Let's, for a moment, take my great-great-great-great grandfather, Oliver Phelps. One morning in 1826, overlooking his canal works at Lockport on the Erie Canal, he was the reluctant recipient of a lightning-bolt revelation from God. Within months, he had packed up his 17 children and a thousand canal workers and moved to St. Catharines where he dug the first deep cut on the Welland Canal. In short order, he became an officer on the Underground Railway. Underneath his house he dug a series of tunnels where he and his family hid runaway slaves, he donated the land for the "coloured" village, funded Poor Relief, built the first American Presbyterian Church, co-founded Grantham Academy and started the first girls' school, travelling around the countryside each morning in his buckboard, wrenching little girls out of the fields and whisking them off to school.
These are not the actions of a backwards-leaning bigot, nor was Oliver considered all that unusual for his time, though the criticism he received was virulent. In fact, evangelical Protestantism is one of the foundation blocks of North American culture. The emotional end of it, that is to say churches unaffiliated to any hierarchy, has fuelled just about every movement for radical social change and popular democracy in the last 400 years, including abolition and women's rights.
The Social Gospel of the late 19th century instituted most of the reforms that created modern society. However, despite the many successes of that movement, the Social Gospelers' effort to reform human nature, crush evil and create God's kingdom on Earth, using income redistribution, has failed. While the poor in our world are materially rich by the standards prevailing a century ago, drug addiction, alcoholism, births to unmarried teenage girls, rape, battery, broken families, violent teenage death and crime are much more severe.

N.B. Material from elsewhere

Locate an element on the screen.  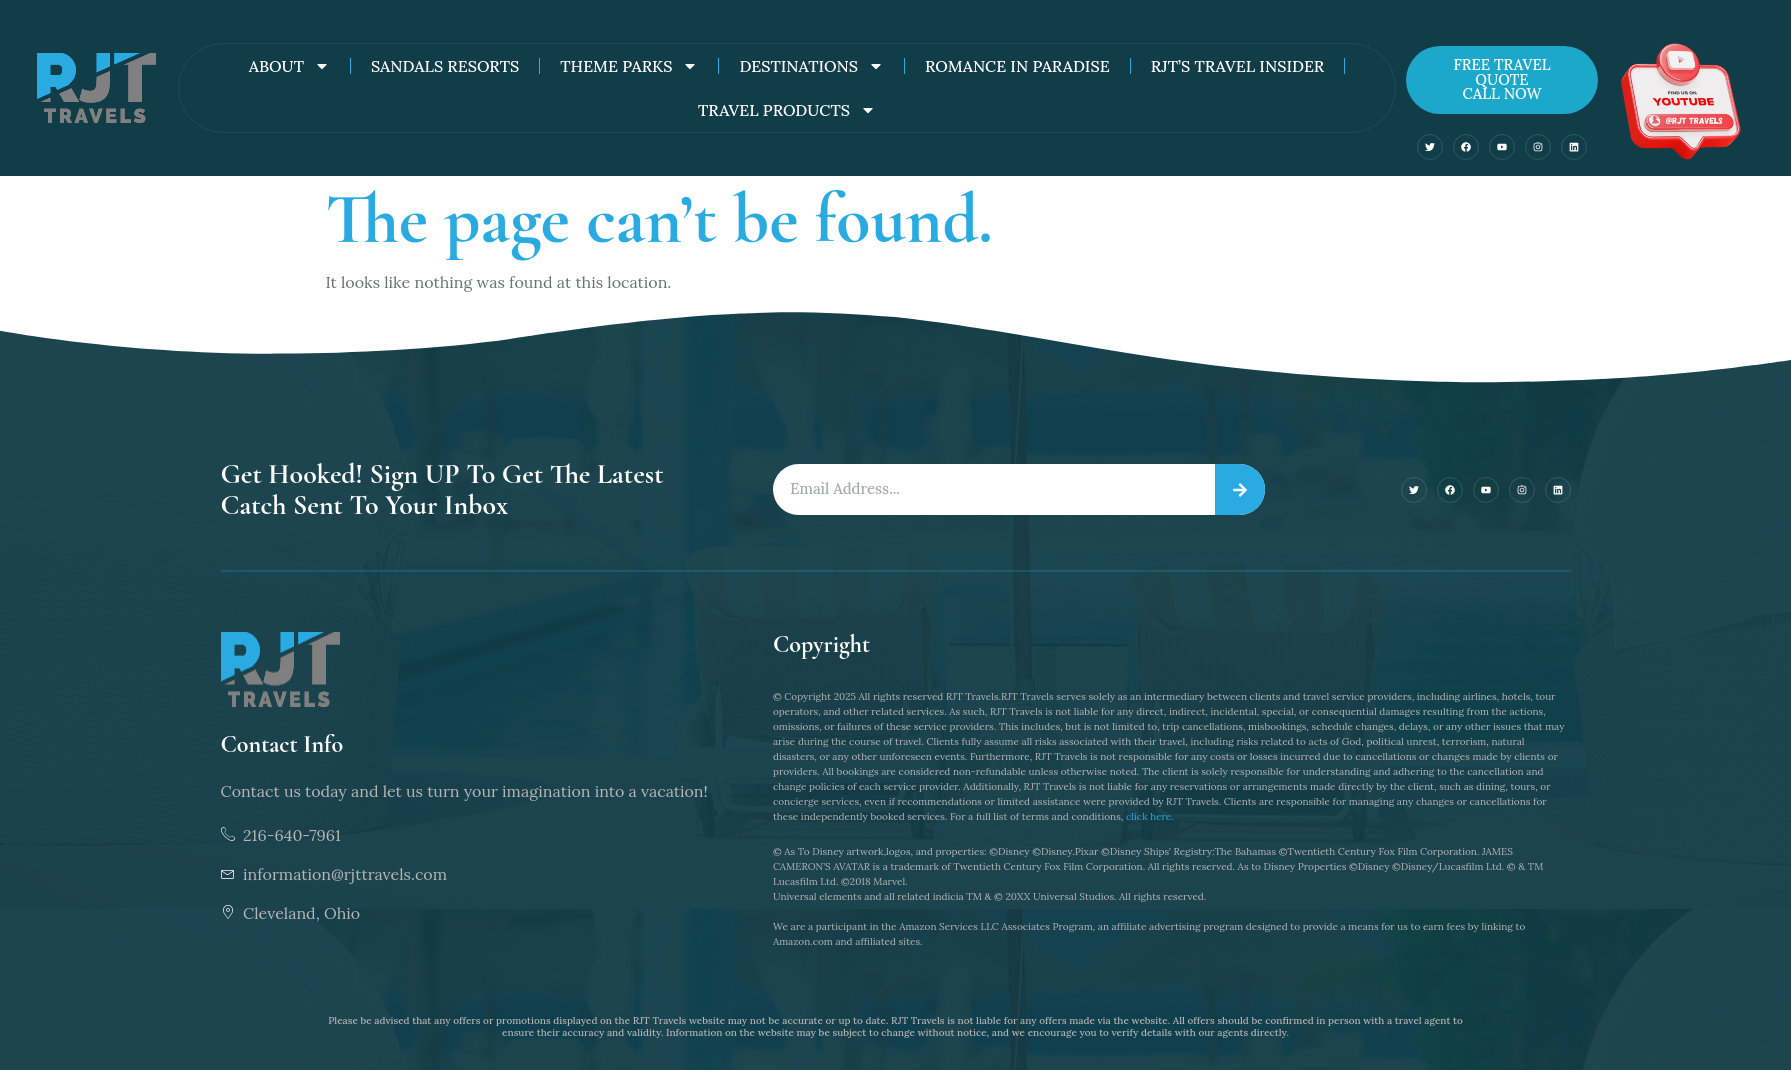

Nobel Economist Robert William Fogel in his recent The Fourth Great Awakening and the Future of Egalitarianism, suggests that we are in the midst of a fourth spiritual awakening, wherein religious conservatives of every stripe are insisting that we return to spiritual values, which include first and foremost, personal responsibility. They believe that the assignment of blame for everything on "society," and the belief that government can cure all our ills, has led to the glorification of hedonistic impulses and the endless accumulation of consumer goods. They want us to reorder our priorities from instant gratification to a sense of purpose and community, a strong work ethic, a strong family ethic and high (earned) self-esteem.
I suspect that were the discussion about these values, rather than about the fantasy diminution of rights that so upsets my friends and relations, we could all pretty much agree. And my Dad would be way happy.